• _Task details_
List each line of the data that holds the string "Pengambilan", please.

╭──

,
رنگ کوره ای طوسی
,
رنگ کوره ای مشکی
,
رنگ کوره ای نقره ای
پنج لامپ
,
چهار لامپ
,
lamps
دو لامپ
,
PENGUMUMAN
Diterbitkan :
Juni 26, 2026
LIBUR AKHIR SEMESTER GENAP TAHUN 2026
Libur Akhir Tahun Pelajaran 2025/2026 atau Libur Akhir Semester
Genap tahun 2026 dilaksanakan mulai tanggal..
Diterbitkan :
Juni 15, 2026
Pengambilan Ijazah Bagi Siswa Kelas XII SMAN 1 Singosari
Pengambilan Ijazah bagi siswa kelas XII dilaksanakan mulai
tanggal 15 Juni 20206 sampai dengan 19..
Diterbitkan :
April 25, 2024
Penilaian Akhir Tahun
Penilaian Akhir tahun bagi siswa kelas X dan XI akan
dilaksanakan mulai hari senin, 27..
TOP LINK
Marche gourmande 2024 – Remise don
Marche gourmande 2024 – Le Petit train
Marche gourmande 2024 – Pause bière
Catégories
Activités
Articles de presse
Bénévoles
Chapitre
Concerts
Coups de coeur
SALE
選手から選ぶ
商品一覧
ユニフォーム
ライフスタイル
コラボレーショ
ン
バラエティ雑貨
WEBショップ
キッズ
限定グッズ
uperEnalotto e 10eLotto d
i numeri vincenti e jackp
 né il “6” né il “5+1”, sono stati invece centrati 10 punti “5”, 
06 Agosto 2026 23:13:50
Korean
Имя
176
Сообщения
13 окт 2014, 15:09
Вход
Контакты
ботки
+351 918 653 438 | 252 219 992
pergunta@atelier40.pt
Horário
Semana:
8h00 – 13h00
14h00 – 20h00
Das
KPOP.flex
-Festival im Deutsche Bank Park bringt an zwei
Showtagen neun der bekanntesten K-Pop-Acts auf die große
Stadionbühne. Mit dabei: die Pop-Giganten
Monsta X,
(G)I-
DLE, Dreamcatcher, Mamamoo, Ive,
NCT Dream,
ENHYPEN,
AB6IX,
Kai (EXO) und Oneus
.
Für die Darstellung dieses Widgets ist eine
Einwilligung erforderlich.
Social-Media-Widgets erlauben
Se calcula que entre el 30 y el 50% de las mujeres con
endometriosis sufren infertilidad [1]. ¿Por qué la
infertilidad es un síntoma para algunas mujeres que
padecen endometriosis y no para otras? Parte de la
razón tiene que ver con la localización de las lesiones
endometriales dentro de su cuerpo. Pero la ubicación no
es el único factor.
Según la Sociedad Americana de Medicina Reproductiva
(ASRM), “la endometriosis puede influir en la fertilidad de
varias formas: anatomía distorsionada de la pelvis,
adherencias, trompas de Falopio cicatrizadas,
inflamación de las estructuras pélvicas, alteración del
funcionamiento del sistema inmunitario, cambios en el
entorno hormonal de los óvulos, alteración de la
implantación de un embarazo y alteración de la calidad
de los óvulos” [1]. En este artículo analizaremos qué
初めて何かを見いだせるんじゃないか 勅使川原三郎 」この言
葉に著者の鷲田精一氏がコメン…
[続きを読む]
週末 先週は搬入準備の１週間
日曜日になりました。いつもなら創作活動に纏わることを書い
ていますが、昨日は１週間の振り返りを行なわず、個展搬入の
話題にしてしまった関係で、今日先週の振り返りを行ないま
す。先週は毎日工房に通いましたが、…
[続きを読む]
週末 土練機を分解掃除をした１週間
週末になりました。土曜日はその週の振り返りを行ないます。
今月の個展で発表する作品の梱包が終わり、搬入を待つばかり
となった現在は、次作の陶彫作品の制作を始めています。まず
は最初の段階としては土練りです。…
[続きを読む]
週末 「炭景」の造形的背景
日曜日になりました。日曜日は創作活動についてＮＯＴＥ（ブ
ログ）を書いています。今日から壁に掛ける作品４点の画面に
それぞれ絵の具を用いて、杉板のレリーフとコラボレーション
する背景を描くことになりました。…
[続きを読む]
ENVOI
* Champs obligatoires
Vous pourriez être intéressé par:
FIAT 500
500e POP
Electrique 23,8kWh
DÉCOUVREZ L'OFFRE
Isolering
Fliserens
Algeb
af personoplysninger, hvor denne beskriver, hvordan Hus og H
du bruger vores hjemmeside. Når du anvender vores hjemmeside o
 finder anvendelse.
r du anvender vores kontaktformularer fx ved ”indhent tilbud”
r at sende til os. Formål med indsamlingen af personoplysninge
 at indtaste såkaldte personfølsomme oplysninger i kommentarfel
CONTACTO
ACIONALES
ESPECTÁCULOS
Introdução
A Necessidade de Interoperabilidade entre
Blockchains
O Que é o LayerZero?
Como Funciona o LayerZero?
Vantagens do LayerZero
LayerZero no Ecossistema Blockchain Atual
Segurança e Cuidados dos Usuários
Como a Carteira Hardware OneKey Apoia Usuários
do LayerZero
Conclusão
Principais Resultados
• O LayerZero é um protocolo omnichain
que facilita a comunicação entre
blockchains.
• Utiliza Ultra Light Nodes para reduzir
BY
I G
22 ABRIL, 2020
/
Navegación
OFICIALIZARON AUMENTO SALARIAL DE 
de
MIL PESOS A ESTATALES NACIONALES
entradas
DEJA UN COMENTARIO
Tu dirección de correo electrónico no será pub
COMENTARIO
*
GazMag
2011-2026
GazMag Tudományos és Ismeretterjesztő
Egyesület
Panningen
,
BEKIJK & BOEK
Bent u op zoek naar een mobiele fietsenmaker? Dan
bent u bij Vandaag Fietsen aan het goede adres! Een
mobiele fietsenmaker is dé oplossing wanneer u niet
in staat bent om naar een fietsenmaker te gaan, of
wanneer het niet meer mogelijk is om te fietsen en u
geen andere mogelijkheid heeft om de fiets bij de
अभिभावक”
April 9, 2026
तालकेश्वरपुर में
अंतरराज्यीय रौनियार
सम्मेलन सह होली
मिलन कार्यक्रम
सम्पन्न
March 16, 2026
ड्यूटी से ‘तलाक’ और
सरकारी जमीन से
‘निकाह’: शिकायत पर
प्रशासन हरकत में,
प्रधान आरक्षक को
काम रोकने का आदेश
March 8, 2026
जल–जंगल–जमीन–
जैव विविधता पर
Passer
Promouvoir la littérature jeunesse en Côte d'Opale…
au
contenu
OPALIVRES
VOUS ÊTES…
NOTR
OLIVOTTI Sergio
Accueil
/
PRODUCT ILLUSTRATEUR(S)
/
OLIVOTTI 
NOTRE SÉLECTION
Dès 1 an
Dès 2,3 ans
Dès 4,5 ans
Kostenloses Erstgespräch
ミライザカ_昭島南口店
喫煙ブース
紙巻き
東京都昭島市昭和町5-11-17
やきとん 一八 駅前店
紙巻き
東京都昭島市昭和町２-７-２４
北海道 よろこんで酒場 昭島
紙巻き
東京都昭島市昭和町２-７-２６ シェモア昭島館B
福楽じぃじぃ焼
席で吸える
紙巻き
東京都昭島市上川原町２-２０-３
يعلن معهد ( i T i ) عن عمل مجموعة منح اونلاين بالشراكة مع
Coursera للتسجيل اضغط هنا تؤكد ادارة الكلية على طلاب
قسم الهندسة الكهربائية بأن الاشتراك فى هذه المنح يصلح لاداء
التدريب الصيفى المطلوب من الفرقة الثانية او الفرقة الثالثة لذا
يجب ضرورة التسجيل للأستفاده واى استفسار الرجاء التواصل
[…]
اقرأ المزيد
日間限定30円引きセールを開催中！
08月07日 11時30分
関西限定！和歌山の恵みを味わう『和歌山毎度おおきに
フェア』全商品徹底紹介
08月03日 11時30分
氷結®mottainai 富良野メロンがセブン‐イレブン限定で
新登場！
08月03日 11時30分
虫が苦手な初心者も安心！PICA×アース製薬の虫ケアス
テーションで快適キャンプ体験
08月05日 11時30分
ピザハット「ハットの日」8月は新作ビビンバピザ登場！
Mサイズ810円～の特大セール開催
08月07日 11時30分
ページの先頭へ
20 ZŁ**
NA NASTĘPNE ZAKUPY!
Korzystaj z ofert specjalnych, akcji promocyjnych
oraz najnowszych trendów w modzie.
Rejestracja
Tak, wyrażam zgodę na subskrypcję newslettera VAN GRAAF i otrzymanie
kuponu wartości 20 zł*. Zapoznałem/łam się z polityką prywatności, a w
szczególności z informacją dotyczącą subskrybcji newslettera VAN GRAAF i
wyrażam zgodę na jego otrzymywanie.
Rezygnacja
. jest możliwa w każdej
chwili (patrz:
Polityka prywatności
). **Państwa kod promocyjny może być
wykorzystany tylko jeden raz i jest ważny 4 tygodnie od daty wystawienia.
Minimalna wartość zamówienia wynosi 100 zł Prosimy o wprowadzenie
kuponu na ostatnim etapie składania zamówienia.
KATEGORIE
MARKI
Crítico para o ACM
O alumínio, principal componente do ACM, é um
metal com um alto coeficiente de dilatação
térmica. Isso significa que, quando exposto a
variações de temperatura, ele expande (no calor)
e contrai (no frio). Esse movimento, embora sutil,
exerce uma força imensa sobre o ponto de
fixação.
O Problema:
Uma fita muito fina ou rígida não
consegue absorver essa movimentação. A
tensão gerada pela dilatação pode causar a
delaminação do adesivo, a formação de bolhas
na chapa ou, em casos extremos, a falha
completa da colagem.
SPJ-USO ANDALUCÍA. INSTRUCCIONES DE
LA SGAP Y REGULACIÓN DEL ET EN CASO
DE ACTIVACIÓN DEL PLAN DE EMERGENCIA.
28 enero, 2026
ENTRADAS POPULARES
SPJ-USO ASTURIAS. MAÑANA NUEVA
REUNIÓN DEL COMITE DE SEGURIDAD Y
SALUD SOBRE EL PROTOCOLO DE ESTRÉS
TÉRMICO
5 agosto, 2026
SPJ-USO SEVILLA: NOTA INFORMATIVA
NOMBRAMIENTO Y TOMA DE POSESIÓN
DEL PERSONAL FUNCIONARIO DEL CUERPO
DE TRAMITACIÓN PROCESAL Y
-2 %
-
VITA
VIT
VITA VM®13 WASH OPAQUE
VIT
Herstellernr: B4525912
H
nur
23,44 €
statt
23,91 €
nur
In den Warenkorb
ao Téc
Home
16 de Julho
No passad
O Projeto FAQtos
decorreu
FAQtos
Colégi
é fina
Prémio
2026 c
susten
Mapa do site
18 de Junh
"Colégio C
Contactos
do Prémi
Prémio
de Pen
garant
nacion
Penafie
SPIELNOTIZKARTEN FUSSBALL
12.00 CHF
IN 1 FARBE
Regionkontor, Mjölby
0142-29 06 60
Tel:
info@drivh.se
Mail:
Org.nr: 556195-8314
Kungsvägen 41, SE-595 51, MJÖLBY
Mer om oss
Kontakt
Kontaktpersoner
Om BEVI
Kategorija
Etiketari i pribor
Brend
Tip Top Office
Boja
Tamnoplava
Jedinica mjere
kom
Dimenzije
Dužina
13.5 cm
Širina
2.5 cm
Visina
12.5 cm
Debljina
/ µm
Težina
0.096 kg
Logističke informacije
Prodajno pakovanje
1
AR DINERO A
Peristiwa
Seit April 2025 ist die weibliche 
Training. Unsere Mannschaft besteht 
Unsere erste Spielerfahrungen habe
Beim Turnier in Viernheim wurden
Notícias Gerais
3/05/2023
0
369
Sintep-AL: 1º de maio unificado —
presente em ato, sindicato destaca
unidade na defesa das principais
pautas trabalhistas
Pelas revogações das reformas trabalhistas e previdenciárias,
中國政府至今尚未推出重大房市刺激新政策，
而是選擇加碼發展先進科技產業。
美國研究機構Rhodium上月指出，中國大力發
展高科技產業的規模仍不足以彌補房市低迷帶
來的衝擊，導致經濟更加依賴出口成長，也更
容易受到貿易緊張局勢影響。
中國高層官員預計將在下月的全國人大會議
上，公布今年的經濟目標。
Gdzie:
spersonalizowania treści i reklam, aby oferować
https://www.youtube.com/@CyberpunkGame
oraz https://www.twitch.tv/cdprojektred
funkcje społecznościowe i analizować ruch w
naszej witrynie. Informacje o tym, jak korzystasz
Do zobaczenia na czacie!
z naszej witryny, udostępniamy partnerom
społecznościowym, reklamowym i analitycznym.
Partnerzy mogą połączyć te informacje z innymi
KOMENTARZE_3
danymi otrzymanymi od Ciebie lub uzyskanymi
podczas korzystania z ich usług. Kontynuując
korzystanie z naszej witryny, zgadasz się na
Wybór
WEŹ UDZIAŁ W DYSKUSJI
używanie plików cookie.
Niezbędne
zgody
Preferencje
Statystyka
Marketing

╰──

• _Expected answer_
Pengambilan Ijazah Bagi Siswa Kelas XII SMAN 1 Singosari
Pengambilan Ijazah bagi siswa kelas XII dilaksanakan mulai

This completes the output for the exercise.